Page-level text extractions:
== == ==

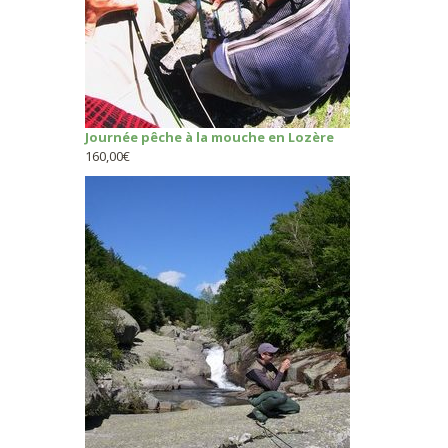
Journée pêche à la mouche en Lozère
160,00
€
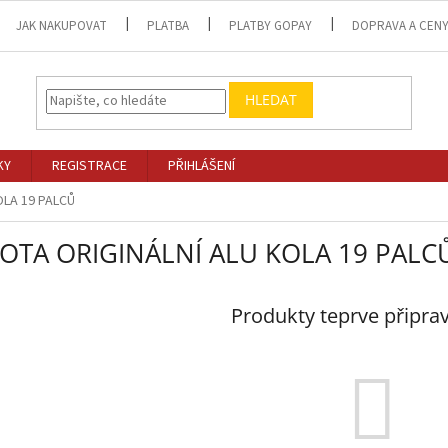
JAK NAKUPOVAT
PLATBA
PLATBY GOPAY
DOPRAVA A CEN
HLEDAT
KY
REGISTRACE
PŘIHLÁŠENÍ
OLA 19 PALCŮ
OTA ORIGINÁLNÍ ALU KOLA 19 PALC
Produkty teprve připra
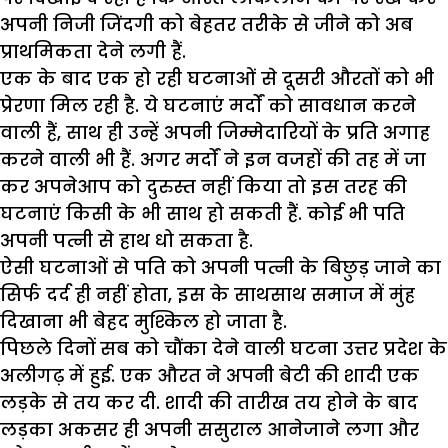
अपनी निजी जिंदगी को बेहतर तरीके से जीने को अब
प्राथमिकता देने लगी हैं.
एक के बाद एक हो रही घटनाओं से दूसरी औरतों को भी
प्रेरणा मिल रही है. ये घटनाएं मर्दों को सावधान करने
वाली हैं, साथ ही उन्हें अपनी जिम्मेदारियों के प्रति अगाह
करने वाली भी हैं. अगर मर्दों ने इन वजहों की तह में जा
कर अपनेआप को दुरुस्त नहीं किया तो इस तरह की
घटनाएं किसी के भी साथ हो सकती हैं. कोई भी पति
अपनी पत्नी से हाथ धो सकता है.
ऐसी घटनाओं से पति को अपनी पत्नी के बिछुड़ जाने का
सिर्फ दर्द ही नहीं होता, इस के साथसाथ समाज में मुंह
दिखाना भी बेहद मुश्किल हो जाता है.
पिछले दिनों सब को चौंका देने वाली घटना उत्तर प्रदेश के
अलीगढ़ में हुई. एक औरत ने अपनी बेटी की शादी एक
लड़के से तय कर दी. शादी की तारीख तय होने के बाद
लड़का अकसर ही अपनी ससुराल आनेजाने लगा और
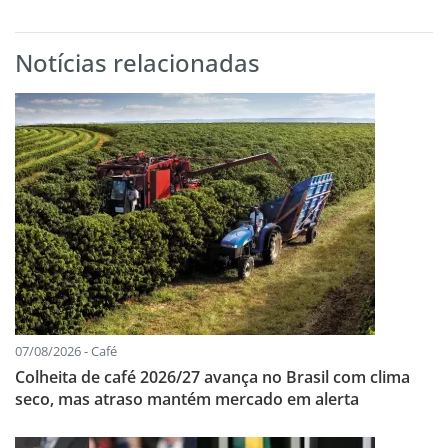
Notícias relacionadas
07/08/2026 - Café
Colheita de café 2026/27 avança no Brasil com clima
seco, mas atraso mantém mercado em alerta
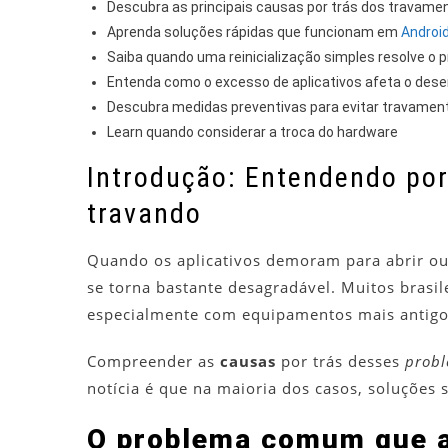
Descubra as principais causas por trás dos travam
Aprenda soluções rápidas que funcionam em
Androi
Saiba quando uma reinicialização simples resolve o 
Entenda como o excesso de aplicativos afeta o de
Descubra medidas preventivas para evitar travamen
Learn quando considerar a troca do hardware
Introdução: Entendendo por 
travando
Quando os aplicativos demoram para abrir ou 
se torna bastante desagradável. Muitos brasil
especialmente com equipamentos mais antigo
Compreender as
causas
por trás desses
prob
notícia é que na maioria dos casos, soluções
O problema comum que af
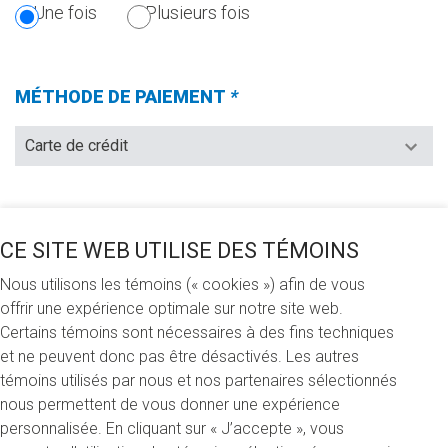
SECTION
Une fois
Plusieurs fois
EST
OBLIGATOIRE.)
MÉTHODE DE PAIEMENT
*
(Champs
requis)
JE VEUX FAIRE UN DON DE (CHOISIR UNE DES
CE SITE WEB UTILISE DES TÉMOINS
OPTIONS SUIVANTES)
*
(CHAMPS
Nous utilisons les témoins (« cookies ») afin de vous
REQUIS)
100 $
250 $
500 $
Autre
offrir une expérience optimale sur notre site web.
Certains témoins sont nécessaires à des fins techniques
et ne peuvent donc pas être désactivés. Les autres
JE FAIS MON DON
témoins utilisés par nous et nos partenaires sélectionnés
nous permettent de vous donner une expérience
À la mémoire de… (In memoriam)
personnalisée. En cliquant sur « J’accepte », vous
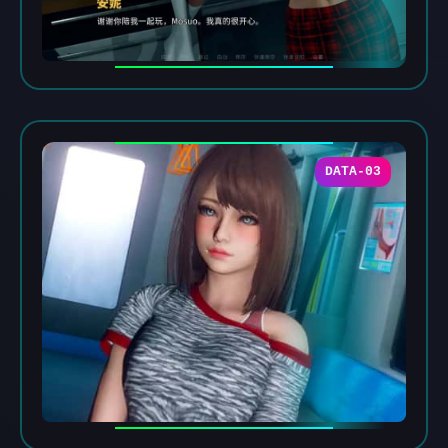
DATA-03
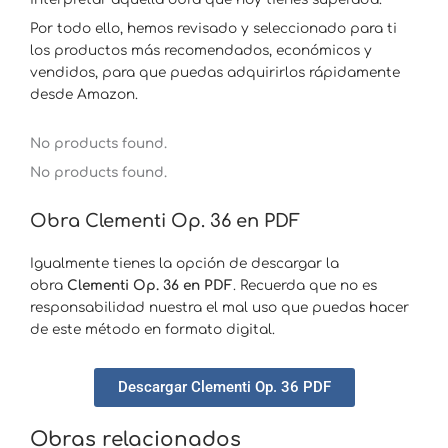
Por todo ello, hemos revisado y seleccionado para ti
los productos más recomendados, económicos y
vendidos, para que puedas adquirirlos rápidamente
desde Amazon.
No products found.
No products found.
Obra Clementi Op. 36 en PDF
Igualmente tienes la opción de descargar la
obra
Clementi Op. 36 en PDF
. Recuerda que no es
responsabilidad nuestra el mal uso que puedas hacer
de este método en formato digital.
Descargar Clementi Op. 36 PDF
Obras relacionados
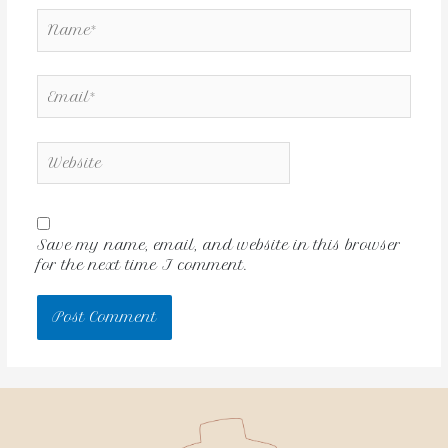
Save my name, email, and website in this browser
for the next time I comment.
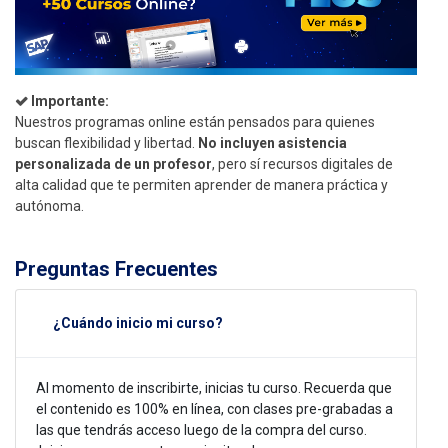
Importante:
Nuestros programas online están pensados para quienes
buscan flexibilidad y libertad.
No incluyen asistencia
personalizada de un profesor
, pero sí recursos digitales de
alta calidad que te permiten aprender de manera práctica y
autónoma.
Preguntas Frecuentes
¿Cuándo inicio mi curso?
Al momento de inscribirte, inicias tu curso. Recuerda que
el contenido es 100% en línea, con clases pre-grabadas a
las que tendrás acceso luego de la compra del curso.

== == ==

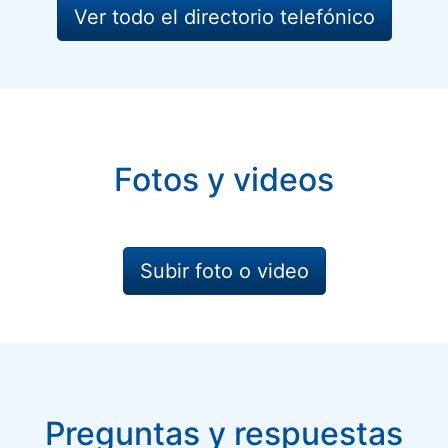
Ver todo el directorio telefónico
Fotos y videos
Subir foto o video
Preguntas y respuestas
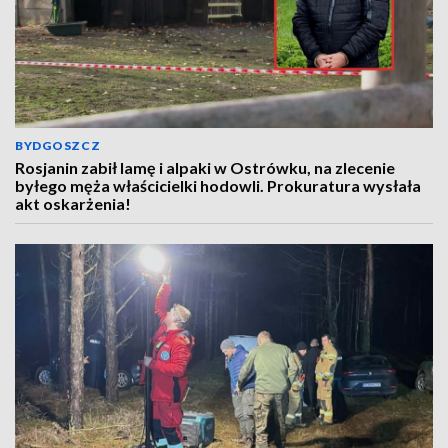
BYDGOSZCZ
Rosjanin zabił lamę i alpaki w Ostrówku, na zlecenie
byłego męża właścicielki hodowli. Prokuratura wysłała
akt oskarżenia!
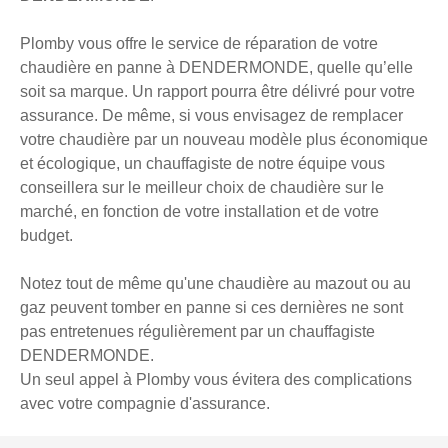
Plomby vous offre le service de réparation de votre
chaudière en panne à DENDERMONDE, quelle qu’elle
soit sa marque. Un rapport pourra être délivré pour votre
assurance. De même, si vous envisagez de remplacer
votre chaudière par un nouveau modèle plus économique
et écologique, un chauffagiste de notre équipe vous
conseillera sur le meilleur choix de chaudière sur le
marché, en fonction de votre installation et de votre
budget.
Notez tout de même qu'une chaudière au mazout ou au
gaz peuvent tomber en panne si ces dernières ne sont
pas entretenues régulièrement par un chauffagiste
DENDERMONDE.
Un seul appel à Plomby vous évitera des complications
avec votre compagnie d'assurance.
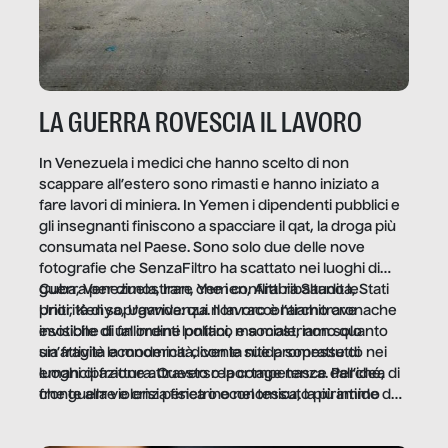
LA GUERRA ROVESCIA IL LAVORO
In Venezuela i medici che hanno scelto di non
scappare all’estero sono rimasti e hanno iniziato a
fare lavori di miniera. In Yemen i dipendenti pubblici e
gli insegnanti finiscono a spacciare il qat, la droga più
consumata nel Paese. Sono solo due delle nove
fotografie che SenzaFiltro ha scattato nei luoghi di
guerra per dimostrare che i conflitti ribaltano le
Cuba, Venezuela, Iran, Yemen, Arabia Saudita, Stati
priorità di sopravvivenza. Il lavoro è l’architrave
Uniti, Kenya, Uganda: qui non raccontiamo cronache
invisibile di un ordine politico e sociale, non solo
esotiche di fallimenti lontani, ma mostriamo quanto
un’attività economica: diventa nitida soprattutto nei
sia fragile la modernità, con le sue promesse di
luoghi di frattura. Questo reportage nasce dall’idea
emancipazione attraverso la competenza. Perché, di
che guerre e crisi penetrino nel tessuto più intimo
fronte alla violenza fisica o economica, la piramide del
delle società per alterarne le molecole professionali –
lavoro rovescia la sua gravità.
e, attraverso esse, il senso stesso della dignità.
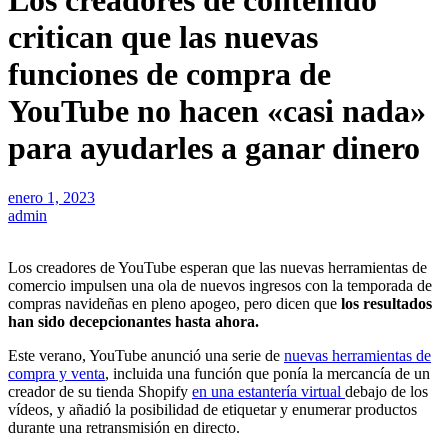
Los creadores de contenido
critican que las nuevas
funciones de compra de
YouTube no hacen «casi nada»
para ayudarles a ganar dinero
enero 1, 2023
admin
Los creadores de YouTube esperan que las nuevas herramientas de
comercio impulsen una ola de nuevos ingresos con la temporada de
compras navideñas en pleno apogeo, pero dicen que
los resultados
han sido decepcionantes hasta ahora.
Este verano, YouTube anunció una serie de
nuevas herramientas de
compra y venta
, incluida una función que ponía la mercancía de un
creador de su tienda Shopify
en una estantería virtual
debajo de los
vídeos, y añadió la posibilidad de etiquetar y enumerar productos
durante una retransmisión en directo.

== == ==

Word for word, write out the lines above running from the one with "Journée pêche à la mouche en Lozère" up to and including the one with "07/08/2026 - Café". Drop any picture.

Journée pêche à la mouche en Lozère
160,00
€
JAK NAKUPOVAT
PLATBA
PLATBY GOPAY
DOPRAVA A CEN
HLEDAT
KY
REGISTRACE
PŘIHLÁŠENÍ
OLA 19 PALCŮ
OTA ORIGINÁLNÍ ALU KOLA 19 PALC
Produkty teprve připra
अपनी निजी जिंदगी को बेहतर तरीके से जीने को अब
प्राथमिकता देने लगी हैं.
एक के बाद एक हो रही घटनाओं से दूसरी औरतों को भी
प्रेरणा मिल रही है. ये घटनाएं मर्दों को सावधान करने
वाली हैं, साथ ही उन्हें अपनी जिम्मेदारियों के प्रति अगाह
करने वाली भी हैं. अगर मर्दों ने इन वजहों की तह में जा
कर अपनेआप को दुरुस्त नहीं किया तो इस तरह की
घटनाएं किसी के भी साथ हो सकती हैं. कोई भी पति
अपनी पत्नी से हाथ धो सकता है.
ऐसी घटनाओं से पति को अपनी पत्नी के बिछुड़ जाने का
सिर्फ दर्द ही नहीं होता, इस के साथसाथ समाज में मुंह
दिखाना भी बेहद मुश्किल हो जाता है.
पिछले दिनों सब को चौंका देने वाली घटना उत्तर प्रदेश के
अलीगढ़ में हुई. एक औरत ने अपनी बेटी की शादी एक
लड़के से तय कर दी. शादी की तारीख तय होने के बाद
लड़का अकसर ही अपनी ससुराल आनेजाने लगा और
Notícias relacionadas
07/08/2026 - Café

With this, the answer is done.